5.3. Heterogeneity Analysis

The baseline regression analysis demonstrates that new-quality productive forces (new_prod) exert a robust positive driving effect on industrial chain modernization (ind_modern). Robustness tests further confirm the conclusion’s validity across alternative measurement methods, tail-trimming treatments, and dynamic modeling scenarios. Spatial expansion analysis reveals that while new-quality productive forces exhibit significant positive spatial spillover effects when controlling only for temporal effects, the spillover effects weaken in neighboring regions after incorporating provincial fixed effects. This indicates that the spatial spillover effects of new-quality productive forces primarily stem from inter-regional structural disparities rather than short-term intra-provincial fluctuations over time.

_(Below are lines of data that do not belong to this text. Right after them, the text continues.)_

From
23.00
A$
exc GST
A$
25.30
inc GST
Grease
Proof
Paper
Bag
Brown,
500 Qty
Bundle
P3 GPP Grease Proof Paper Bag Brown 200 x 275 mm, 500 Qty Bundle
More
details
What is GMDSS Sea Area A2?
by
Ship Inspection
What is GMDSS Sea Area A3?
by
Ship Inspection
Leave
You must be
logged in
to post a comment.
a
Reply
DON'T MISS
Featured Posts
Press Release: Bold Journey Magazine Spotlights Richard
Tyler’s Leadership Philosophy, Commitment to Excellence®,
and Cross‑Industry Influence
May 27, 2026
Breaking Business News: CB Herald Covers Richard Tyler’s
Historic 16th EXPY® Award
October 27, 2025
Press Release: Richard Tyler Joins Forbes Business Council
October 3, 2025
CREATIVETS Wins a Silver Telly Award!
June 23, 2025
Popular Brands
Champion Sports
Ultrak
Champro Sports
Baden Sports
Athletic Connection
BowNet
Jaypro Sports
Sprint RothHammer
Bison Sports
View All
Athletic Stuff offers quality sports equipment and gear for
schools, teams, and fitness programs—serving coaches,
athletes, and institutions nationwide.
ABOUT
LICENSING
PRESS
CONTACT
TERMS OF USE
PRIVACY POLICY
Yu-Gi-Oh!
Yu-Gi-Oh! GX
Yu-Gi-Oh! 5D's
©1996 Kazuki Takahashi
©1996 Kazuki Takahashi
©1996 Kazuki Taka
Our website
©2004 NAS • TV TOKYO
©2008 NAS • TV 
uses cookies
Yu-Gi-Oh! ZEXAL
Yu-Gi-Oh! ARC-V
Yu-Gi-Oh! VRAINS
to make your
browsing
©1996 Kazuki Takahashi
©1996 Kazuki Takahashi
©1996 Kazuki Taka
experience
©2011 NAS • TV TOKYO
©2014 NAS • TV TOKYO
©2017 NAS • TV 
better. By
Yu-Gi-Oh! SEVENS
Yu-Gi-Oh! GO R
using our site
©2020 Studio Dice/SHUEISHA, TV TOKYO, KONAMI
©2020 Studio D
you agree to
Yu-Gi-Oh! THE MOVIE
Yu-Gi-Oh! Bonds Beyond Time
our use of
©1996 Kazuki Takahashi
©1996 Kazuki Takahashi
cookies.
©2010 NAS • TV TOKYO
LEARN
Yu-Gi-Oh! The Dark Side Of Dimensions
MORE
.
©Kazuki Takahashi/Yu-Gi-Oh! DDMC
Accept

Based on this, we conducted a heterogeneity analysis of the macro-regional divisions between East, Central, and West. The study grouped regions according to three common classifications: East (11 provinces/municipalities), Central (8 provinces/municipalities), and West (12 provinces/municipalities), with the regression results presented in Table 9.
The coefficient of new-quality productive forces in the eastern region is 0.4325 (1% significant), significantly higher than the 0.1765 in the full-sample benchmark model. This indicates the eastern region has the highest conversion efficiency of new-quality productive forces. The central regions’ coefficient is 0.0604 (5% significant), suggesting that the absorption and diffusion of new-quality productive forces in the central region face thresholds and frictions, manifesting more as gradual improvements rather than leapfrog upgrades. The western regions coefficient of 0.0309 (insignificant) indicates that new-quality productive forces have yet to form a systematic driving force for industrial chain modernization.

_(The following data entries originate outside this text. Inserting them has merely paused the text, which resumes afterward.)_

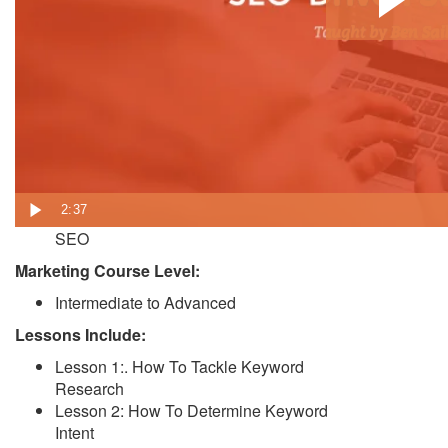
In this course, you’ll get everything you need to
take a modern SEO-driven approach to content
marketing.
Learn how to keep search in mind while writing,
doing keyword research, and optimizing your
content and overall SEO strategy.
Who should take this course:
Content Marketers
2:37
Marketing Professionals responsible for
SEO
Marketing Course Level:
Intermediate to Advanced
Lessons Include:
Lesson 1:. How To Tackle Keyword
Research
Lesson 2: How To Determine Keyword
Intent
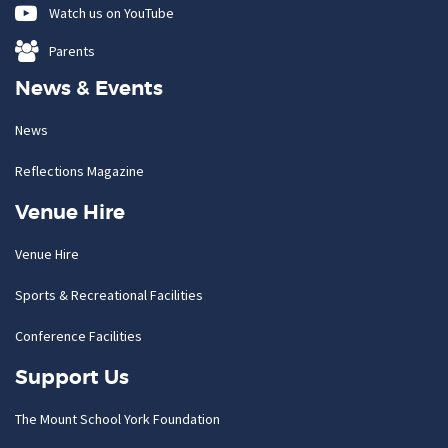
Watch us on YouTube
Parents
News & Events
News
Reflections Magazine
Venue Hire
Venue Hire
Sports & Recreational Facilities
Conference Facilities
Support Us
The Mount School York Foundation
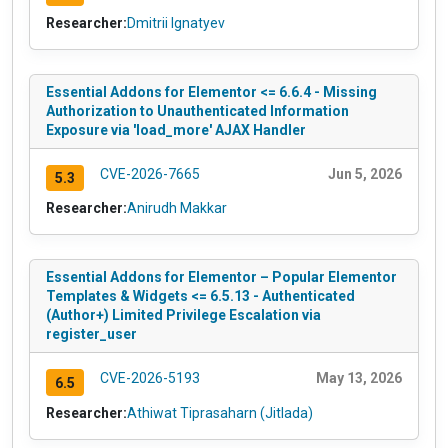
Researcher:
Dmitrii Ignatyev
Essential Addons for Elementor <= 6.6.4 - Missing
Authorization to Unauthenticated Information
Exposure via 'load_more' AJAX Handler
CVE-2026-7665
Jun 5, 2026
5.3
Researcher:
Anirudh Makkar
Essential Addons for Elementor – Popular Elementor
Templates & Widgets <= 6.5.13 - Authenticated
(Author+) Limited Privilege Escalation via
register_user
CVE-2026-5193
May 13, 2026
6.5
Researcher:
Athiwat Tiprasaharn (Jitlada)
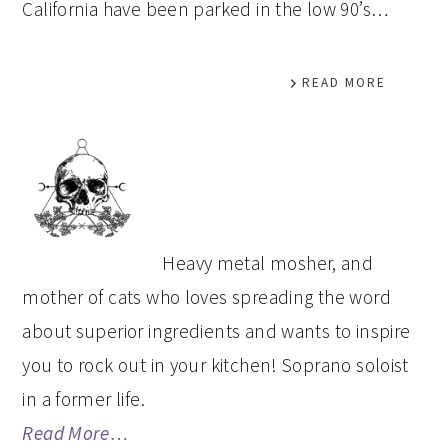
California have been parked in the low 90’s…
READ MORE
PRIMARY
SIDEBAR
Heavy metal mosher, and
mother of cats who loves spreading the word
about superior ingredients and wants to inspire
you to rock out in your kitchen! Soprano soloist
in a former life.
Read More…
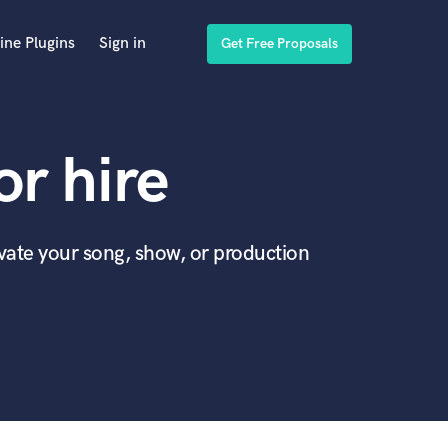
ine Plugins
Sign in
Get Free Proposals
r hire
evate your song, show, or production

These findings align with the earlier observation that spatial spillover effects significantly weakened after controlling for provincial effects, further confirming that regional structural disparities constitute the critical context influencing the intensity of new-quality productive forces’ impact. The primary reason for this outcome lies in the fact that the “modernization of industrial chains” indicator system in this study encompasses six dimensions—innovation, digitalization, collaboration, and sustainability—measuring the comprehensive transition from technological advancement to organizational restructuring and ecological transformation. Eastern regions hold systematic advantages in forming industrialization closed loops, market-oriented interfaces, and supporting productive service industries. These advantages enable more efficient conversion of new-quality productive forces into industrial chain structural upgrades, as reflected by higher marginal coefficients. In contrast, enterprises in central and western regions face capability gaps in process optimization, data governance, scenario engineering, and system integration. These shortcomings hinder the timely transformation of new-quality productive forces into improvements in industrial chain efficiency and resilience, ultimately resulting in lower marginal productivity.

6. Discussion

This study elucidates the moderating role of green technology innovation in driving industrial chain modernization through new-quality productive forces. The research findings will be discussed in the following section.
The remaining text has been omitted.